Polish covered law changes ready for parliament
A decision by the Polish ministry of finance on Tuesday paves the way for a long awaited revision of the country’s covered bond legislation to be passed to parliament, with the Polish FSA separately also approving changes.
The Polish mortgage credit industry has been pushing for changes to the country’s covered bond legislation for some time, with rating upgrades and lower funding costs among the hoped-for benefits. The development of long term funding to meet new regulatory requirements is also a motivation behind the drive for a revised covered bond framework.

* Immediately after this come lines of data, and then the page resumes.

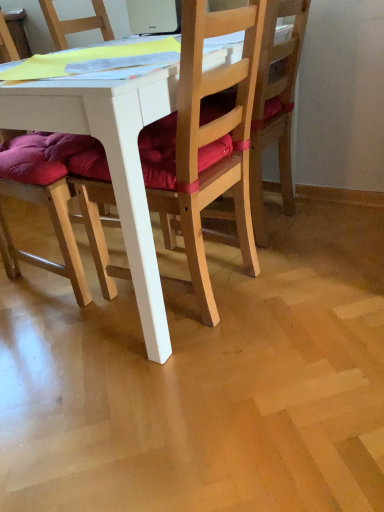 Question: Should I look upward or downward to see purple cushioned chair at left, arranged as the first chair when viewed from the left?

Choices:
 (A) down
 (B) up

Answer: (B)

Question: Are purple cushioned chair at left, arranged as the first chair when viewed from the left, and wooden chair at center, which is the 3th chair in left-to-right order, located far from each other?

Choices:
 (A) no
 (B) yes

Answer: (A)

Question: From a real-world perspective, is purple cushioned chair at left, marked as the 3th chair in a right-to-left arrangement, located higher than wooden chair at center, the 1th chair from the right?

Choices:
 (A) no
 (B) yes

Answer: (B)

Question: Is purple cushioned chair at left, arranged as the first chair when viewed from the left, aimed at wooden chair at center, which is the 3th chair in left-to-right order?

Choices:
 (A) yes
 (B) no

Answer: (B)

Question: Can you confirm if purple cushioned chair at left, arranged as the first chair when viewed from the left, is smaller than wooden chair at center, the 1th chair from the right?

Choices:
 (A) yes
 (B) no

Answer: (B)

Question: Is purple cushioned chair at left, arranged as the first chair when viewed from the left, outside wooden chair at center, which is the 3th chair in left-to-right order?

Choices:
 (A) yes
 (B) no

Answer: (A)

Question: Is purple cushioned chair at left, arranged as the first chair when viewed from the left, shorter than wooden chair at center, the 1th chair from the right?

Choices:
 (A) no
 (B) yes

Answer: (A)

Question: Is wooden chair at center, which appears as the second chair when viewed from the right, bigger than purple cushioned chair at left, marked as the 3th chair in a right-to-left arrangement?

Choices:
 (A) yes
 (B) no

Answer: (A)

Question: From the image's perspective, is wooden chair at center, positioned as the second chair in left-to-right order, on purple cushioned chair at left, marked as the 3th chair in a right-to-left arrangement?

Choices:
 (A) yes
 (B) no

Answer: (B)

Question: Is wooden chair at center, positioned as the second chair in left-to-right order, turned away from purple cushioned chair at left, marked as the 3th chair in a right-to-left arrangement?

Choices:
 (A) no
 (B) yes

Answer: (A)

Question: Is wooden chair at center, which appears as the second chair when viewed from the right, placed right next to purple cushioned chair at left, marked as the 3th chair in a right-to-left arrangement?

Choices:
 (A) no
 (B) yes

Answer: (A)

Question: Can you confirm if wooden chair at center, which appears as the second chair when viewed from the right, is shorter than purple cushioned chair at left, arranged as the first chair when viewed from the left?

Choices:
 (A) no
 (B) yes

Answer: (A)

Question: From the image's perspective, is wooden chair at center, positioned as the second chair in left-to-right order, below purple cushioned chair at left, arranged as the first chair when viewed from the left?

Choices:
 (A) yes
 (B) no

Answer: (A)

Question: From the image's perspective, is white plastic laptop at upper center above purple cushioned chair at left, arranged as the first chair when viewed from the left?

Choices:
 (A) no
 (B) yes

Answer: (B) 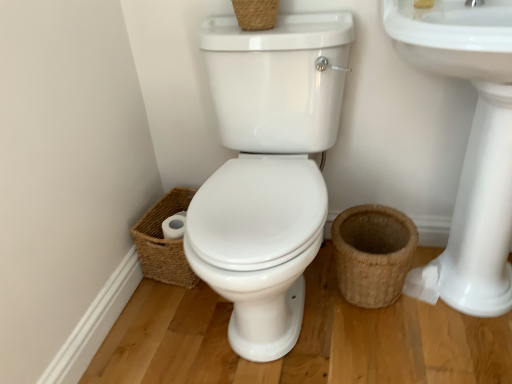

Agnieszka Tułodziecka, president of the Polish Mortgage Credit Foundation, told The Covered Bond Report that the Polish ministry of finance approved “assumptions for changes to the covered bond law” on Tuesday, and that the document has been sent to the cabinet for approval. With the latter largely expected to be a formality, the decision by the ministry of finance allows for the targeted revised legislation to be drafted and then passed to parliament.
Separately, the Polish financial supervisory authority, Komisji Nadzoru Finansowego (KNF), on Tuesday approved amendments to two regulations on mortgage covered bond issuance, concerning aspects such as valuation procedures, technical details of the transfer of loan portfolios to mortgage banks, and procedures relating to the covered bond register.
Tułodziecka welcomed the moves, especially the ministry of finance decision.
“It is very good news,” she said. “We are now closer to being able to direct draft legislation to parliament and go through the law-making process,” she said. “I assume this whole process will be finished by the end of the year.”
She said that the changes approved by the financial supervisory authority will simplify and make more efficient various processes associated with covered bond issuance, especially the pooling and transfer of mortgage loans.